Adsorption of CsCl on porous SiO2 glass surface: Experimental results and ab-initio calculations

Abstract

The disposal of nuclear wastes is an issue of global concern due to the physicochemical and radiologic properties of some isotopes. Cesium radionuclides exhibit high solubility and some of them pose a long half-life. This work focuses on the study of Cs+ adsorption on the surface of a porous silica glass. Adsorption experiments were done at room temperature using aqueous solutions with concentrations of 0.1 and 0.5 M of CsCl at pH = 5 and surface area to volume of 0.1 cm- 1. In these conditions, 14 and 18 mgCs/gSiO2 were adsorbed, respectively. The adsorbed quantity of Cs+ was determined by atomic absorption spectroscopy (AAS) analyzing the quantity of Cs+ contained in the solution before and after adsorption experiments.
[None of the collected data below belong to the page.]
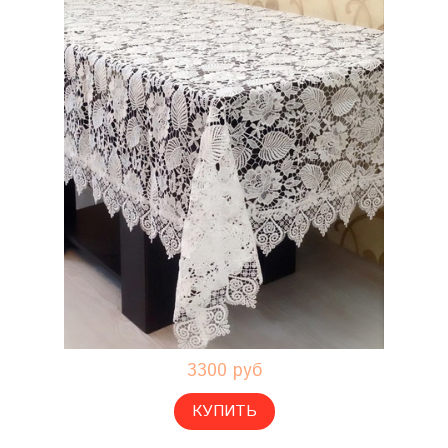
3300 руб
КУПИТЬ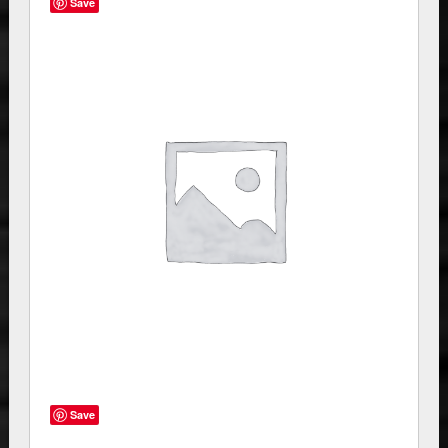
Save
Save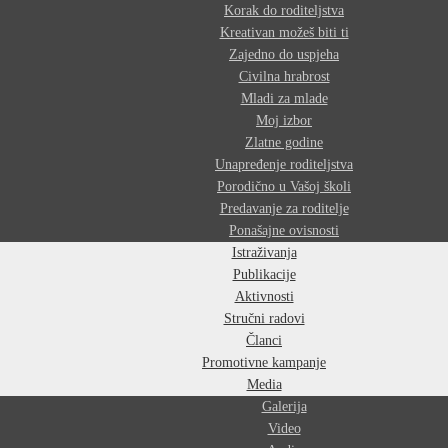
Korak do roditeljstva
Kreativan možeš biti ti
Zajedno do uspjeha
Civilna hrabrost
Mladi za mlade
Moj izbor
Zlatne godine
Unapređenje roditeljstva
Porodično u Vašoj školi
Predavanje za roditelje
Ponašajne ovisnosti
Istraživanja
Publikacije
Aktivnosti
Stručni radovi
Članci
Promotivne kampanje
Media
Galerija
Video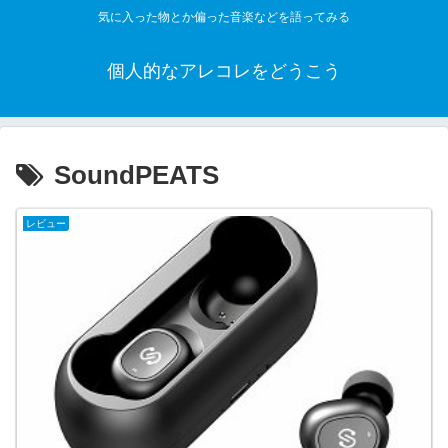
気に入った物とか偏った音楽などを語ってみる
個人的なアレコレをどうこう
SoundPEATS
レビュー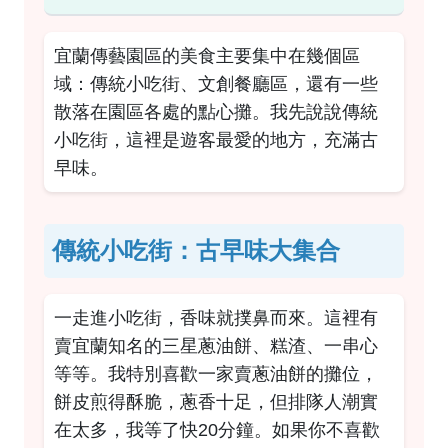
宜蘭傳藝園區的美食主要集中在幾個區
域：傳統小吃街、文創餐廳區，還有一些
散落在園區各處的點心攤。我先說說傳統
小吃街，這裡是遊客最愛的地方，充滿古
早味。
傳統小吃街：古早味大集合
一走進小吃街，香味就撲鼻而來。這裡有
賣宜蘭知名的三星蔥油餅、糕渣、一串心
等等。我特別喜歡一家賣蔥油餅的攤位，
餅皮煎得酥脆，蔥香十足，但排隊人潮實
在太多，我等了快20分鐘。如果你不喜歡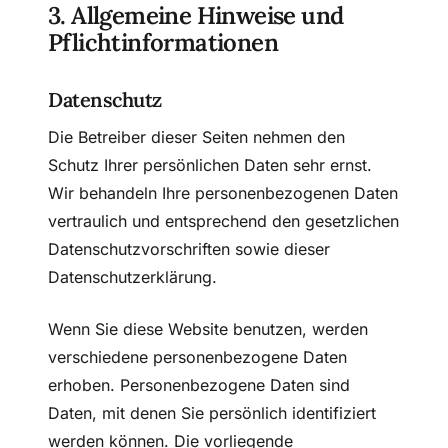
3. Allgemeine Hinweise und
Pflicht­informationen
Datenschutz
Die Betreiber dieser Seiten nehmen den
Schutz Ihrer persönlichen Daten sehr ernst.
Wir behandeln Ihre personenbezogenen Daten
vertraulich und entsprechend den gesetzlichen
Datenschutzvorschriften sowie dieser
Datenschutzerklärung.
Wenn Sie diese Website benutzen, werden
verschiedene personenbezogene Daten
erhoben. Personenbezogene Daten sind
Daten, mit denen Sie persönlich identifiziert
werden können. Die vorliegende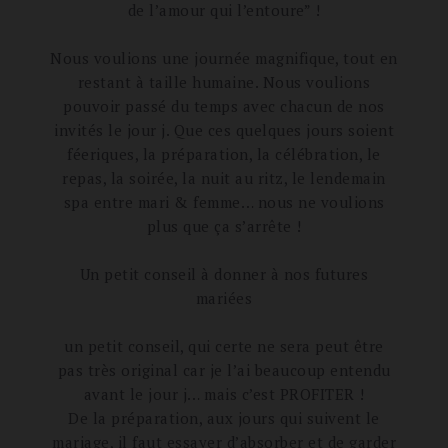
de l’amour qui l’entoure” !
Nous voulions une journée magnifique, tout en
restant à taille humaine. Nous voulions
pouvoir passé du temps avec chacun de nos
invités le jour j. Que ces quelques jours soient
féeriques, la préparation, la célébration, le
repas, la soirée, la nuit au ritz, le lendemain
spa entre mari & femme… nous ne voulions
plus que ça s’arrête !
Un petit conseil à donner à nos futures
mariées
un petit conseil, qui certe ne sera peut être
pas très original car je l’ai beaucoup entendu
avant le jour j… mais c’est PROFITER !
De la préparation, aux jours qui suivent le
mariage, il faut essayer d’absorber et de garder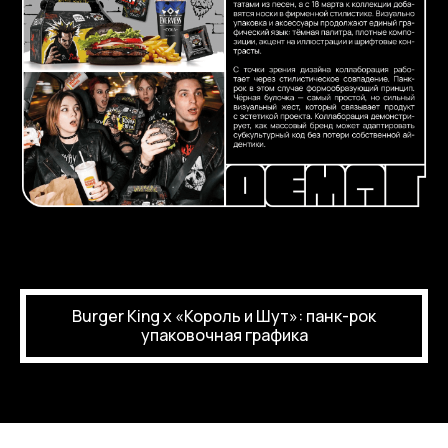
Burger King x «Король и Шут»: панк-рок
упаковочная графика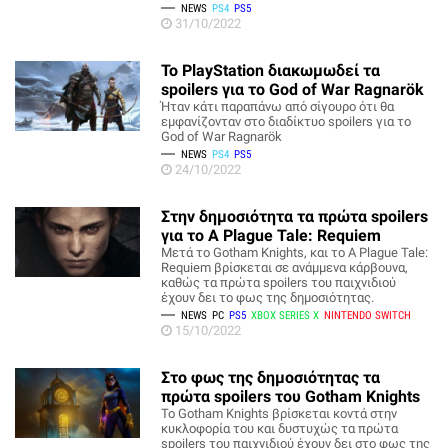
NEWS
PS4
PS5
31/10/2022
To PlayStation διακωμωδεί τα
spoilers για το God of War Ragnarök
Ήταν κάτι παραπάνω από σίγουρο ότι θα
εμφανίζονταν στο διαδίκτυο spoilers για το
God of War Ragnarök
NEWS
PS4
PS5
24/10/2022
Στην δημοσιότητα τα πρώτα spoilers
για το A Plague Tale: Requiem
Μετά το Gotham Knights, και το A Plague Tale:
Requiem βρίσκεται σε ανάμμενα κάρβουνα,
καθώς τα πρώτα spoilers του παιχνιδιού
έχουν δει το φως της δημοσιότητας.
NEWS
PC
PS5
XBOX SERIES X
NINTENDO SWITCH
15/10/2022
Στο φως της δημοσιότητας τα
πρώτα spoilers του Gotham Knights
Το Gotham Knights βρίσκεται κοντά στην
κυκλοφορία του και δυστυχώς τα πρώτα
spoilers του παιχνιδιού έχουν δει στο φως της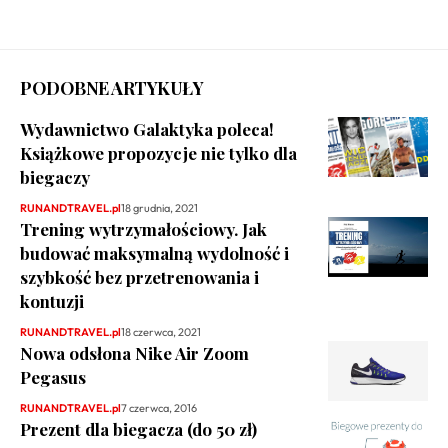
PODOBNE ARTYKUŁY
Wydawnictwo Galaktyka poleca!
Książkowe propozycje nie tylko dla
biegaczy
RUNANDTRAVEL.pl
18 grudnia, 2021
Trening wytrzymałościowy. Jak
budować maksymalną wydolność i
szybkość bez przetrenowania i
kontuzji
RUNANDTRAVEL.pl
18 czerwca, 2021
Nowa odsłona Nike Air Zoom
Pegasus
RUNANDTRAVEL.pl
7 czerwca, 2016
Prezent dla biegacza (do 50 zł)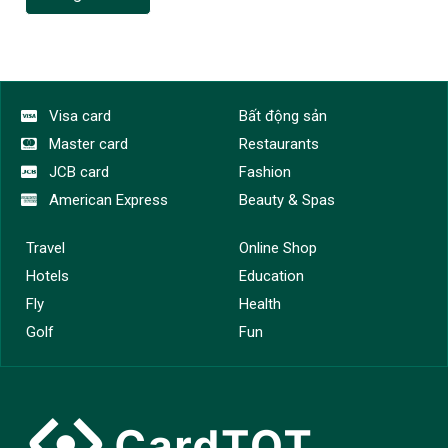
Visa card
Bất động sản
Master card
Restaurants
JCB card
Fashion
American Express
Beauty & Spas
Travel
Online Shop
Hotels
Education
Fly
Health
Golf
Fun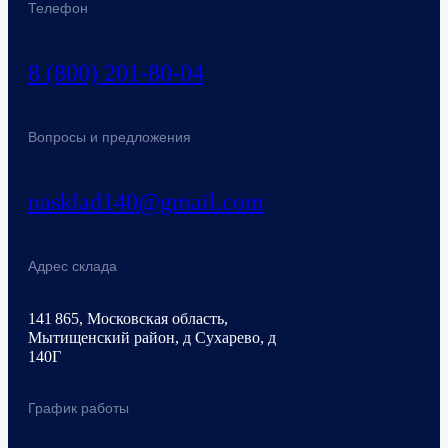
Телефон
8 (800) 201-80-04
Вопросы и предложения
nasklad140@gmail.com
Адрес склада
141 865, Московская область,
Мытищенский район, д Сухарево, д
140Г
График работы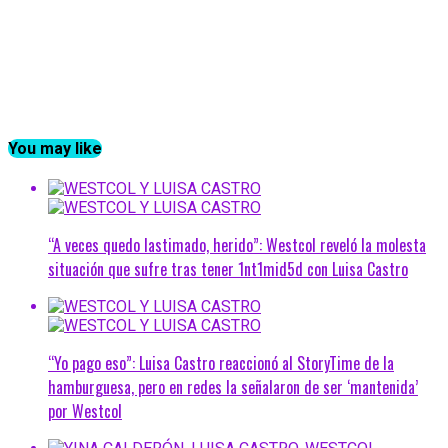
You may like
“A veces quedo lastimado, herido”: Westcol reveló la molesta
situación que sufre tras tener 1nt1mid5d con Luisa Castro
“Yo pago eso”: Luisa Castro reaccionó al StoryTime de la
hamburguesa, pero en redes la señalaron de ser ‘mantenida’
por Westcol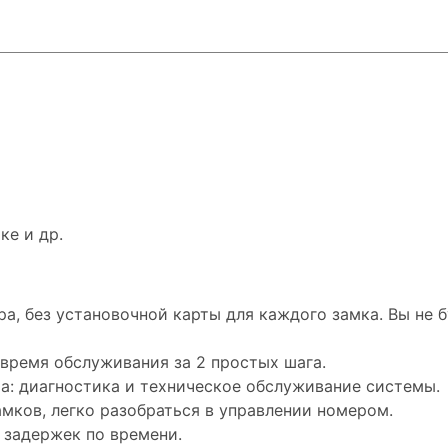
ке и др.
а, без установочной карты для каждого замка. Вы не 
время обслуживания за 2 простых шага.
а: диагностика и техническое обслуживание системы.
мков, легко разобраться в управлении номером.
 задержек по времени.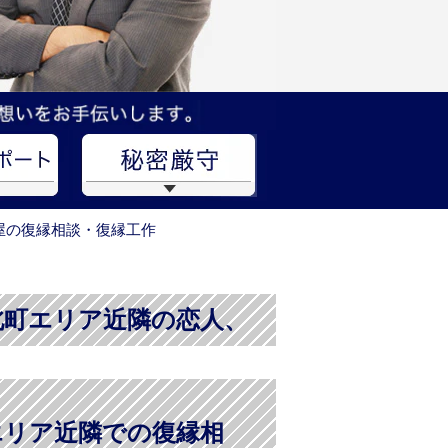
屋の復縁相談・復縁工作
北町エリア近隣の恋人、
エリア近隣での復縁相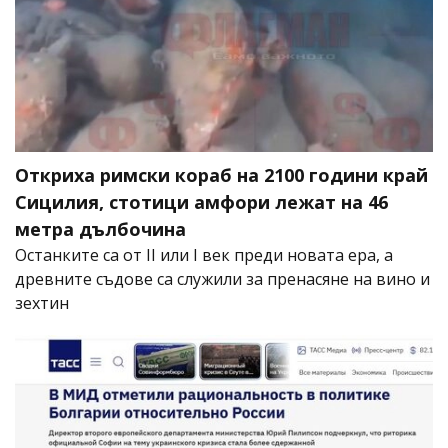
Откриха римски кораб на 2100 години край
Сицилия, стотици амфори лежат на 46
метра дълбочина
Останките са от II или I век преди новата ера, а
древните съдове са служили за пренасяне на вино и
зехтин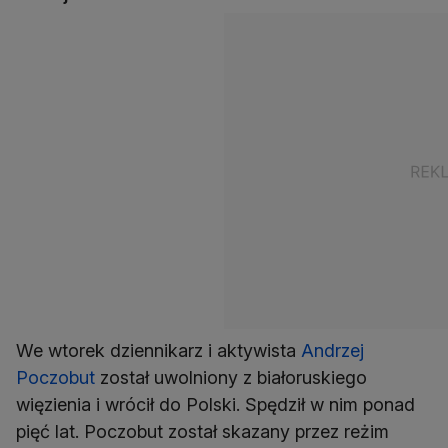
We wtorek dziennikarz i aktywista
Andrzej
Poczobut
został uwolniony z białoruskiego
więzienia i wrócił do Polski. Spędził w nim ponad
pięć lat. Poczobut został skazany przez reżim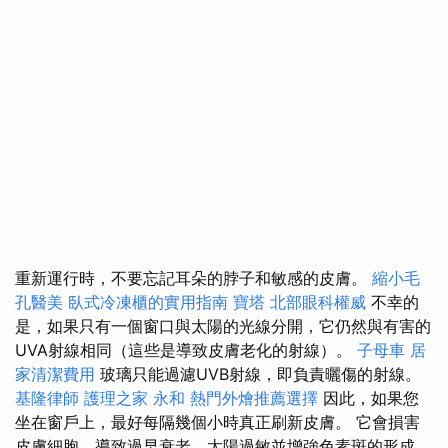
重新運行時，不要忘記耳朵的脖子和敏感的皮膚。
縮小毛
孔醫美
臥式冷凍櫃的實用指南
寶塔
北部眼科權威
不幸的
是，如果只有一個窗口與太陽的光線分開，它仍然與有害的
UVA射線相同（這些是導致皮膚老化的射線）。
子母車
居
家清潔費用
玻璃只能過濾UVB射線，即負責曬傷的射線。
基隆律師
護理之家 永和
熱門外燴推薦選擇
因此，如果您
坐在窗戶上，最好每隔幾個小時真正刷新皮膚。 它會損害
皮膚細胞，導致過早衰老，太陽過敏並增強色素斑的形成。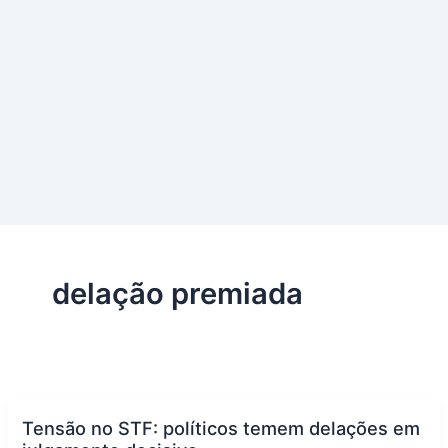
delação premiada
Tensão no STF: políticos temem delações em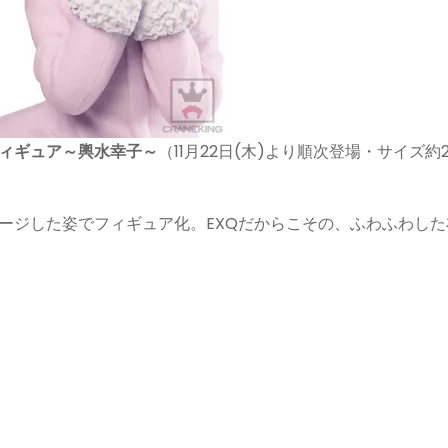
フィギュア～輿水幸子～
（11月22日(木)より順次登場・サイズ約2
ージした姿でフィギュア化。EXQだからこその、ふわふわした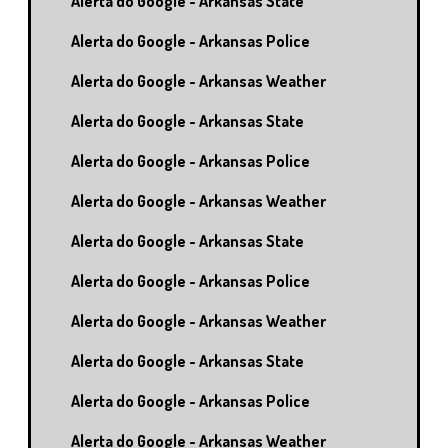
Alerta do Google - Arkansas State
Alerta do Google - Arkansas Police
Alerta do Google - Arkansas Weather
Alerta do Google - Arkansas State
Alerta do Google - Arkansas Police
Alerta do Google - Arkansas Weather
Alerta do Google - Arkansas State
Alerta do Google - Arkansas Police
Alerta do Google - Arkansas Weather
Alerta do Google - Arkansas State
Alerta do Google - Arkansas Police
Alerta do Google - Arkansas Weather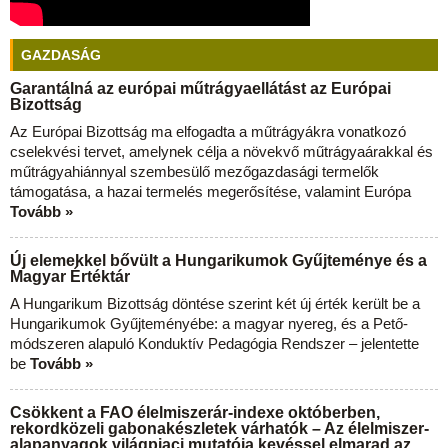
GAZDASÁG
Garantálná az európai műtrágyaellátást az Európai
Bizottság
Az Európai Bizottság ma elfogadta a műtrágyákra vonatkozó
cselekvési tervet, amelynek célja a növekvő műtrágyaárakkal és
műtrágyahiánnyal szembesülő mezőgazdasági termelők
támogatása, a hazai termelés megerősítése, valamint Európa
Tovább »
Új elemekkel bővült a Hungarikumok Gyűjteménye és a
Magyar Értéktár
A Hungarikum Bizottság döntése szerint két új érték került be a
Hungarikumok Gyűjteményébe: a magyar nyereg, és a Pető-
módszeren alapuló Konduktív Pedagógia Rendszer – jelentette
be
Tovább »
Csökkent a FAO élelmiszerár-indexe októberben,
rekordközeli gabonakészletek várhatók – Az élelmiszer-
alapanyagok világpiaci mutatója kevéssel elmarad az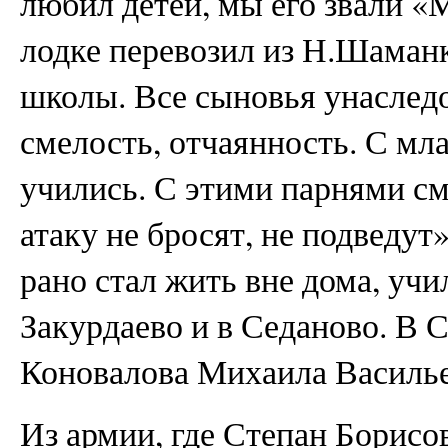
любил детей, мы его звали «М
лодке перевозил из Н.Шаман
школы. Все сыновья унаследо
смелость, отчаянность. С м
учились. С этими парнями с
атаку не бросят, не подведут
рано стал жить вне дома, учи
Закурдаево и в Седаново. В С
Коновалова Михаила Василье
Из армии, где Степан Борисо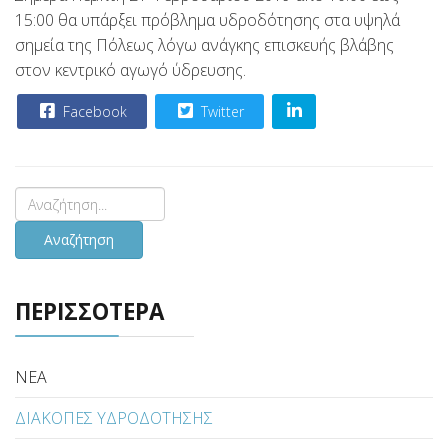
15:00 θα υπάρξει πρόβλημα υδροδότησης στα υψηλά
σημεία της Πόλεως λόγω ανάγκης επισκευής βλάβης
στον κεντρικό αγωγό ύδρευσης.
Facebook
Twitter
Αναζήτηση
ΠΕΡΙΣΣΟΤΕΡΑ
ΝΕΑ
ΔΙΑΚΟΠΕΣ ΥΔΡΟΔΟΤΗΣΗΣ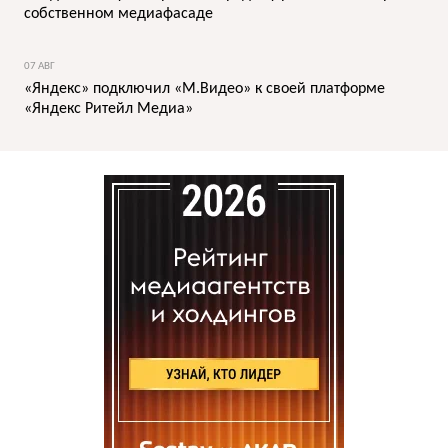
собственном медиафасаде
07 АВГ
«Яндекс» подключил «М.Видео» к своей платформе
«Яндекс Ритейл Медиа»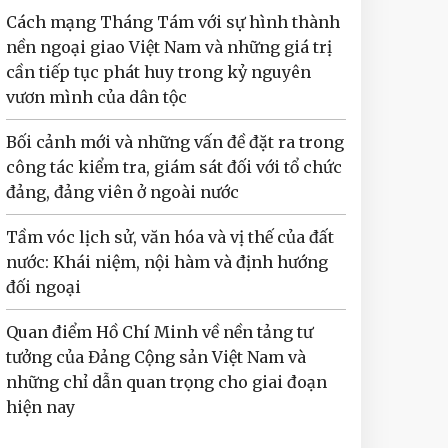
Cách mạng Tháng Tám với sự hình thành
nền ngoại giao Việt Nam và những giá trị
cần tiếp tục phát huy trong kỷ nguyên
vươn mình của dân tộc
Bối cảnh mới và những vấn đề đặt ra trong
công tác kiểm tra, giám sát đối với tổ chức
đảng, đảng viên ở ngoài nước
Tầm vóc lịch sử, văn hóa và vị thế của đất
nước: Khái niệm, nội hàm và định hướng
đối ngoại
Quan điểm Hồ Chí Minh về nền tảng tư
tưởng của Đảng Cộng sản Việt Nam và
những chỉ dẫn quan trọng cho giai đoạn
hiện nay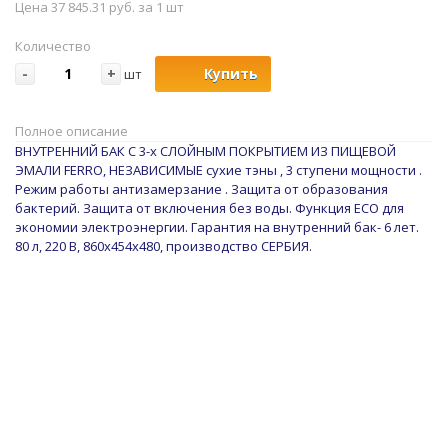
Цена 37 845.31 руб. за 1 шт
Количество
-
+
Купить
шт
Полное описание
ВНУТРЕННИЙ БАК С 3-х СЛОЙНЫМ ПОКРЫТИЕМ ИЗ ПИЩЕВОЙ
ЭМАЛИ FERRO, НЕЗАВИСИМЫЕ сухие тэны , 3 ступени мощности .
Режим работы антизамерзание . Защита от образования
бактерий. Защита от включения без воды. Функция ECO для
экономии электроэнергии. Гарантия на внутренний бак- 6 лет.
80 л, 220 В, 860х454х480, производство СЕРБИЯ.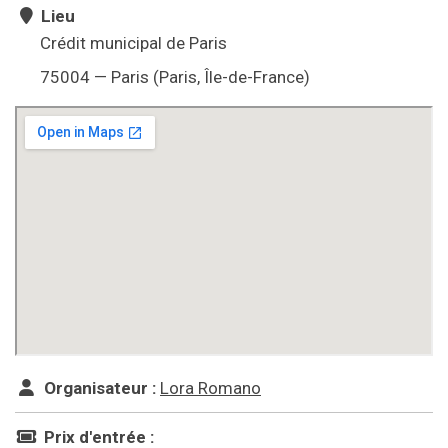
Lieu
Crédit municipal de Paris
75004 — Paris (Paris, Île-de-France)
Organisateur :
Lora Romano
Prix d'entrée :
The Cs+/Cl- ratio at a glass cross section surface, determined by energy dispersive spectroscopy analysis, is near 6. In addition, first principle calculations were performed, in order to determine charge transfer and location of the active sites for Cs+ and Cl-. Adhesion energy values are presented, which explain the experimental values found for the Cs+/Cl- concentration ratio at the silica glass surface. The parameters calculated from experimental and ab-initio calculations results were used to explain the adsorption mechanism.